_Exercise brief_
Using the entries below, write out the line with "электропоездов, в том", the line with "Новости Владивостока в", and every line in between, exactly as each is written.

--- Available records Enclosed Below ---

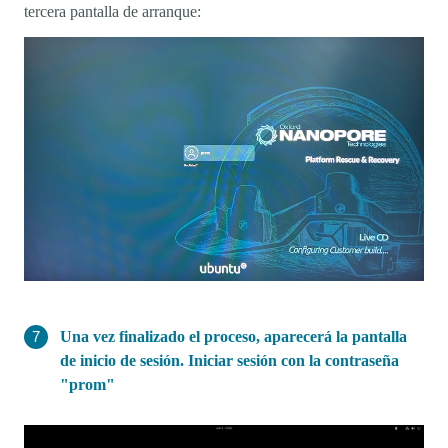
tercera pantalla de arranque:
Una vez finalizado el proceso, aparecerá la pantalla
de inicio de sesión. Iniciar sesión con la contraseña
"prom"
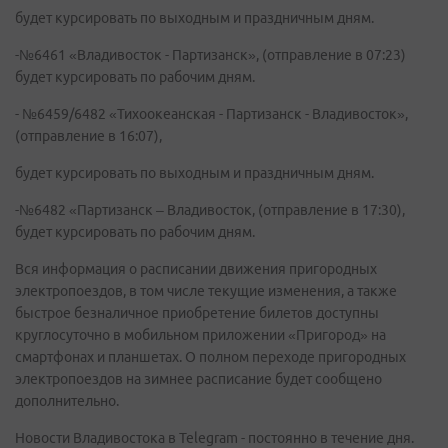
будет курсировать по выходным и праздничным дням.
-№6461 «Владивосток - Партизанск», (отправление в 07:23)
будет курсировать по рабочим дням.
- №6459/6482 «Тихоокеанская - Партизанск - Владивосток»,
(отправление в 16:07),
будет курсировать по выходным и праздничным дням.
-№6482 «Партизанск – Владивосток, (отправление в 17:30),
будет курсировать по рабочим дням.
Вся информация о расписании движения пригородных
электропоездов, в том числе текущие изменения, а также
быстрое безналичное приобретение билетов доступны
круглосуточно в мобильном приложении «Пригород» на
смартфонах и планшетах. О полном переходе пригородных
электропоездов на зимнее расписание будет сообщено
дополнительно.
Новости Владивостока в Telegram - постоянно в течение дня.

--- End of Enclosed Available records ---
--- Available records Enclosed Below ---

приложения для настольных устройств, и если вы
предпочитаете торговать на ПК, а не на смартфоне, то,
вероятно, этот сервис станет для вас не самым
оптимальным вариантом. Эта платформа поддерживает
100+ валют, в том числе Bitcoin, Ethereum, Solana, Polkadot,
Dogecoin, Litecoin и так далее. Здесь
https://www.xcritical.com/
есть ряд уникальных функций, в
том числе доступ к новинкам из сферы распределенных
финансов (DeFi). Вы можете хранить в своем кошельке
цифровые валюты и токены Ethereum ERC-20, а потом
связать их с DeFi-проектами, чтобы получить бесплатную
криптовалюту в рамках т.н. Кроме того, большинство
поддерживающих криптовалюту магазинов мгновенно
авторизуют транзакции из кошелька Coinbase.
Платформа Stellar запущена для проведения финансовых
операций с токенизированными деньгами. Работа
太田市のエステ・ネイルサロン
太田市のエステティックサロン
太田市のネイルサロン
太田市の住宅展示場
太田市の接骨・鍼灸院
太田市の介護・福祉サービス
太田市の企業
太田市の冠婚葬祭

--- End of Enclosed Available records ---
--- Available records Enclosed Below ---

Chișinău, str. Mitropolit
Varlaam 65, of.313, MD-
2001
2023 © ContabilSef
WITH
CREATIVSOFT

--- End of Enclosed Available records ---

_Expected answer_
электропоездов, в том числе текущие изменения, а также
быстрое безналичное приобретение билетов доступны
круглосуточно в мобильном приложении «Пригород» на
смартфонах и планшетах. О полном переходе пригородных
электропоездов на зимнее расписание будет сообщено
дополнительно.
Новости Владивостока в Telegram - постоянно в течение дня.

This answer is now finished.